WORK ITEM: Across the entries below, work out how many lines contain "Home". Please give the number only.

DATA LISTING:
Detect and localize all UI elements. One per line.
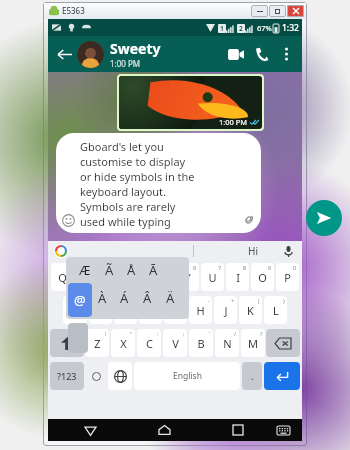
button[interactable]: K <box>239 296 262 324</box>
button[interactable]: Send <box>306 200 342 236</box>
button[interactable]: Change language <box>108 362 132 390</box>
button[interactable]: A <box>63 296 87 324</box>
staticText: U <box>208 270 217 285</box>
staticText: ) <box>283 297 285 304</box>
staticText: 1:00 PM <box>110 58 141 69</box>
button[interactable]: P <box>276 263 299 291</box>
staticText: E5363 <box>62 5 85 16</box>
staticText: Ā <box>149 261 158 279</box>
button[interactable]: F <box>139 296 162 324</box>
button[interactable]: Enter <box>264 362 300 390</box>
staticText: A <box>71 303 79 318</box>
staticText: Å <box>127 261 136 279</box>
button[interactable]: C <box>137 329 161 357</box>
button[interactable]: Window button <box>287 5 304 17</box>
button[interactable]: Home <box>150 419 178 441</box>
button[interactable]: Hi <box>233 243 273 259</box>
staticText: Symbols are rarely <box>80 199 176 214</box>
button[interactable]: Back <box>76 419 104 441</box>
button[interactable]: Profile photo <box>77 41 104 68</box>
button[interactable]: Google <box>54 244 68 258</box>
button[interactable]: Modifier key <box>242 362 262 390</box>
staticText: / <box>234 330 237 337</box>
button[interactable]: L <box>264 296 287 324</box>
staticText: 8 <box>243 264 247 271</box>
staticText: O <box>258 270 267 285</box>
staticText: @ <box>74 291 86 309</box>
button[interactable]: Window button <box>269 5 286 17</box>
staticText: 0 <box>293 264 297 271</box>
staticText: customise to display <box>80 154 186 169</box>
button[interactable]: Modifier key <box>50 329 84 357</box>
button[interactable]: Video call <box>223 41 249 67</box>
button[interactable]: T <box>151 263 174 291</box>
button[interactable]: X <box>111 329 135 357</box>
button[interactable]: D <box>114 296 137 324</box>
button[interactable]: Voice input <box>280 243 296 259</box>
button[interactable]: N <box>215 329 239 357</box>
button[interactable]: Attach <box>240 211 256 227</box>
staticText: Æ <box>79 261 91 279</box>
button[interactable]: @ <box>68 283 92 317</box>
button[interactable]: More options <box>275 43 297 65</box>
button[interactable]: Modifier key <box>50 362 84 390</box>
staticText: used while typing <box>80 214 171 229</box>
button[interactable]: Photo message <box>119 76 262 129</box>
button[interactable]: Recents <box>224 419 252 441</box>
staticText: ' <box>209 330 211 337</box>
button[interactable]: H <box>189 296 212 324</box>
staticText: Ä <box>166 289 175 307</box>
button[interactable]: S <box>89 296 112 324</box>
button[interactable]: Hide keyboard <box>270 419 296 441</box>
button[interactable]: E <box>101 263 124 291</box>
button[interactable]: U <box>201 263 224 291</box>
staticText: Z <box>94 336 101 351</box>
staticText: keyboard layout. <box>80 184 166 199</box>
button[interactable]: G <box>164 296 187 324</box>
button[interactable]: I <box>226 263 249 291</box>
staticText: + <box>231 297 235 304</box>
staticText: 9 <box>268 264 272 271</box>
button[interactable]: M <box>241 329 265 357</box>
button[interactable]: Window button <box>251 5 268 17</box>
button[interactable]: W <box>76 263 99 291</box>
button[interactable]: Q <box>51 263 74 291</box>
staticText: Y <box>184 270 191 285</box>
staticText: 6 <box>193 264 197 271</box>
staticText: J <box>224 303 228 318</box>
button[interactable]: Voice call <box>249 41 275 67</box>
button[interactable]: Emoji <box>61 213 76 228</box>
staticText <box>80 289 84 307</box>
staticText: ? <box>260 330 263 337</box>
staticText: 1:00 PM <box>219 117 248 127</box>
staticText: C <box>146 336 153 351</box>
button[interactable]: B <box>189 329 213 357</box>
button[interactable]: J <box>214 296 237 324</box>
staticText: ! <box>105 330 107 337</box>
staticText: Gboard's let you <box>80 139 164 154</box>
button[interactable]: Back <box>53 43 75 65</box>
staticText: 7 <box>218 264 222 271</box>
button[interactable]: Emoji <box>56 133 261 233</box>
staticText: ; <box>183 330 185 337</box>
staticText: @ <box>80 297 85 304</box>
button[interactable]: English <box>134 362 240 390</box>
staticText: M <box>248 336 258 351</box>
button[interactable]: Sweety <box>110 39 223 69</box>
button[interactable]: Emoji key <box>86 362 106 390</box>
staticText: - <box>208 297 210 304</box>
button[interactable]: V <box>163 329 187 357</box>
button[interactable]: O <box>251 263 274 291</box>
button[interactable]: Modifier key <box>266 329 300 357</box>
button[interactable]: R <box>126 263 149 291</box>
button[interactable]: Z <box>85 329 109 357</box>
button[interactable]: Y <box>176 263 199 291</box>
staticText: H <box>196 303 205 318</box>
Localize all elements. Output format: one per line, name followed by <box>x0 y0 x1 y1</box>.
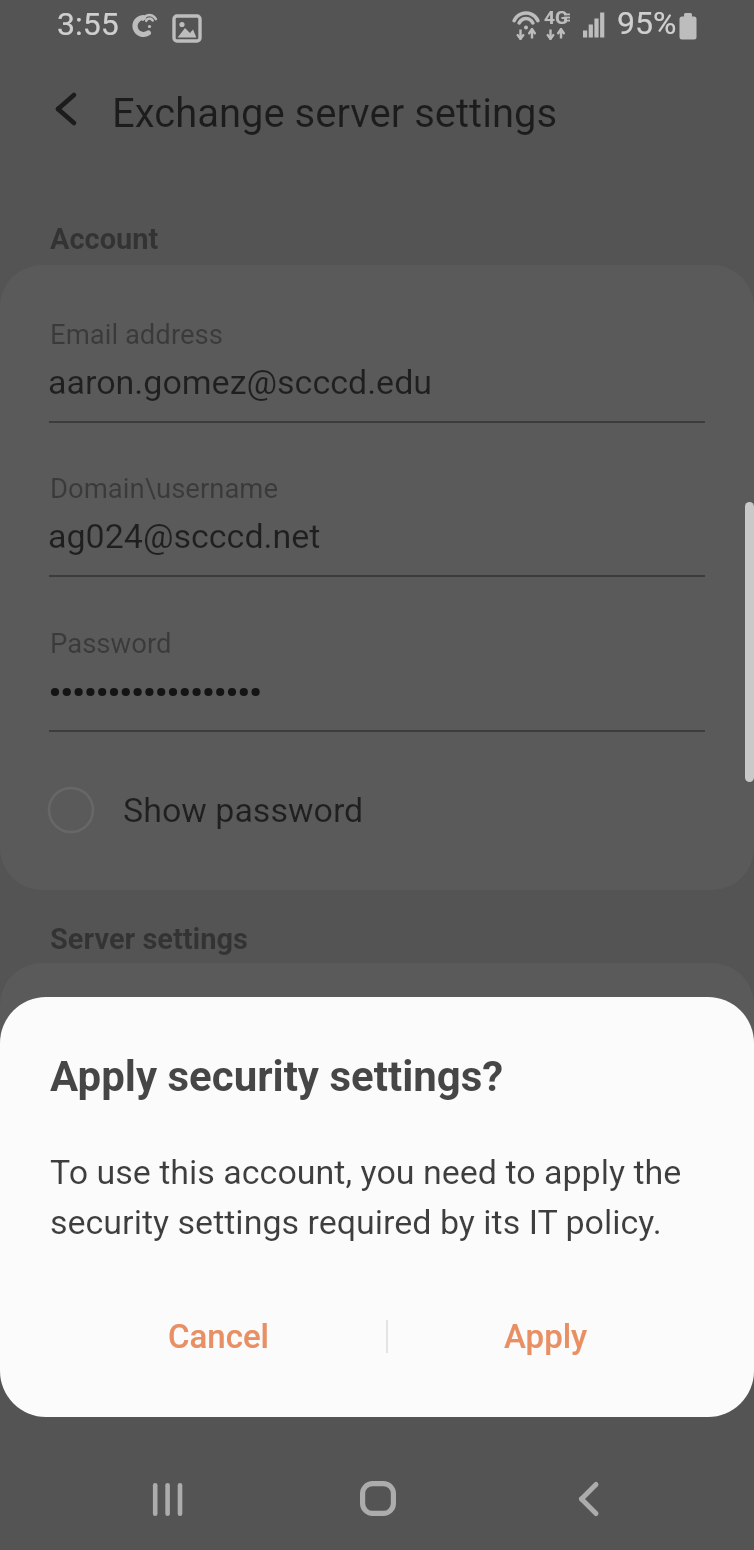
button[interactable]: Back <box>540 1450 638 1548</box>
staticText: Cancel <box>168 1317 270 1356</box>
staticText: Show password <box>123 790 364 830</box>
staticText: Apply <box>504 1317 588 1356</box>
staticText: aaron.gomez@scccd.edu <box>48 362 433 402</box>
staticText: 95% <box>617 4 677 42</box>
staticText: Domain\username <box>50 472 279 504</box>
staticText: ag024@scccd.net <box>48 516 321 556</box>
staticText: Exchange server settings <box>112 90 558 137</box>
button[interactable]: Navigate up <box>34 76 100 142</box>
staticText: Account <box>50 222 159 256</box>
button[interactable]: Recent apps <box>119 1450 217 1548</box>
button[interactable]: Home <box>329 1449 427 1547</box>
staticText: Server settings <box>50 922 248 956</box>
staticText: 4G <box>544 6 568 28</box>
staticText: To use this account, you need to apply t… <box>50 1152 682 1243</box>
button[interactable]: Apply <box>387 1293 705 1379</box>
button[interactable]: Cancel <box>50 1293 387 1379</box>
staticText: Email address <box>50 318 223 350</box>
staticText: 3:55 <box>57 5 119 43</box>
staticText: Password <box>50 627 172 659</box>
staticText: Apply security settings? <box>50 1052 504 1101</box>
button[interactable]: Show password <box>44 780 384 840</box>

EXPECTED OUTPUT: 2